Core principles of the plan, unveiled on Wednesday, rely heavily on so-called "dynamic scoring," a budget analysis method that assumes tax cuts will boost economic activity, thus generating more revenues.
Such assumptions have been at the heart of Republican tax orthodoxy since Ronald Reagan used them to justify massive tax cuts in 1981 that were derided at the time by critics as "voodoo economics."
On Wednesday, Treasury Secretary Steven Mnuchin said Trump's plan would "pay for itself with growth" and closing of some deductions and credits.
From the details released so far, Maya MacGuineas, who heads the Committee for a Responsible Federal Budget (CRFB), said the plan could add $3 trillion to more than $5 trillion to the federal deficit over five years.
"No credible dynamic score is going to show that this bill is paid for," MacGuineas said. "The growth effects, which are real and important, add decimals of percentage points to growth, not full percentage points."
Her budget watchdog group estimates that to pay for the plan, U.S. growth would need to be sustained at 4.5 percent annually, a level not seen on a sustained basis since the late 1960s and early 1970s.
Mnuchin has said that he expects the plan to boost sustained U.S. growth above 3 percent, but CRFB estimates that even this level would require massive increases in productivity and that a rapidly retiring baby-boom generation is working against high growth rates.
Doug Elmendorf, former director of the Congressional Budget Office, one of the agencies that provides cost estimates for legislation, said he sees little chance of Congress finding "politically acceptable" offsets to pay for the plan, and the rise in borrowing could work against Trump's goals.
"The resulting increase of the deficit will have a dampening effect on the economic activity that will offset at least part of the stimulative effects of lower tax rates," said Elemendorf, now dean of Harvard University's John F. Kennedy School of Government.

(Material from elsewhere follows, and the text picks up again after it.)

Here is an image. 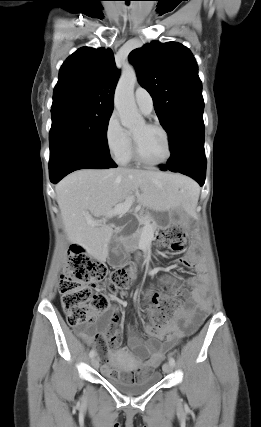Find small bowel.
<instances>
[{"label":"small bowel","instance_id":"1","mask_svg":"<svg viewBox=\"0 0 261 427\" xmlns=\"http://www.w3.org/2000/svg\"><path fill=\"white\" fill-rule=\"evenodd\" d=\"M178 264L196 270V275L188 278L185 283L191 288L190 297L191 304L185 306L175 317L173 322L165 327L158 335H153L150 339H143L132 327L128 328V345L135 351L137 358L128 355L124 363L135 368V373L139 376L147 375L156 369L162 360L165 353L174 347L180 339L191 335L203 321L208 309V301L206 299L207 285L206 277L197 264L195 258L191 254H187L177 261ZM119 305H124L125 302L117 300ZM120 311L119 307H114L102 316L95 327H82L77 329V333L88 344H97L99 353L102 356L106 355L108 345L117 343V334L111 335L109 331L110 321H114ZM178 320L183 321L180 326ZM147 359L139 364L138 359ZM107 365L104 366L105 371Z\"/></svg>","mask_w":261,"mask_h":427}]
</instances>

The higher federal debt load will "crowd out" capital for private use, dampening economic activity in the long run, Elmendorf said.

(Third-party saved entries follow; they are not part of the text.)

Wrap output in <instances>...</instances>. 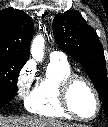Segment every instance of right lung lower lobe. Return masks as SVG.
Segmentation results:
<instances>
[{"label":"right lung lower lobe","mask_w":108,"mask_h":127,"mask_svg":"<svg viewBox=\"0 0 108 127\" xmlns=\"http://www.w3.org/2000/svg\"><path fill=\"white\" fill-rule=\"evenodd\" d=\"M12 99L9 98H0V107L6 105L8 102H10Z\"/></svg>","instance_id":"right-lung-lower-lobe-1"}]
</instances>
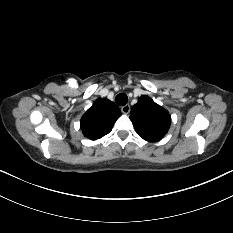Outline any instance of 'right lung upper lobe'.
Segmentation results:
<instances>
[{"mask_svg":"<svg viewBox=\"0 0 233 233\" xmlns=\"http://www.w3.org/2000/svg\"><path fill=\"white\" fill-rule=\"evenodd\" d=\"M120 116V109L114 102L99 98L82 116L81 130L90 140L99 139L112 130Z\"/></svg>","mask_w":233,"mask_h":233,"instance_id":"cb5924a9","label":"right lung upper lobe"}]
</instances>
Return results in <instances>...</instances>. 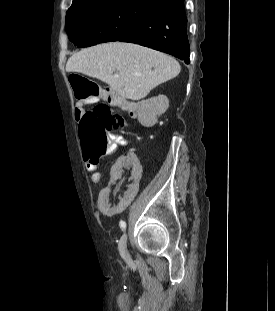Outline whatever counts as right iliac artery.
Segmentation results:
<instances>
[{
    "mask_svg": "<svg viewBox=\"0 0 275 311\" xmlns=\"http://www.w3.org/2000/svg\"><path fill=\"white\" fill-rule=\"evenodd\" d=\"M120 227L122 228V230L126 229V223L124 221H120Z\"/></svg>",
    "mask_w": 275,
    "mask_h": 311,
    "instance_id": "right-iliac-artery-1",
    "label": "right iliac artery"
}]
</instances>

Republicans in Congress are hoping to use budget procedural rules that allow a 51-vote threshold in the Senate to pass tax reform, which would limit the cuts to 10 years.
But if the plan creates deficits in the years beyond the first decade, it could also run afoul of another procedural rule that could require 60 votes in the Senate.
Tax cuts that expire in a decade could cause another U.S. fiscal crisis like the one in 2012, when tax cuts passed under George W. Bush expired.
"What the Trump Administration has proposed is not permanent tax reform, but a ten-year tax cut and the creation of the most phenomenal fiscal cliff ever in 2028," Chris Krueger, a political analyst at Cowen and Co in Washington, said in a note to clients.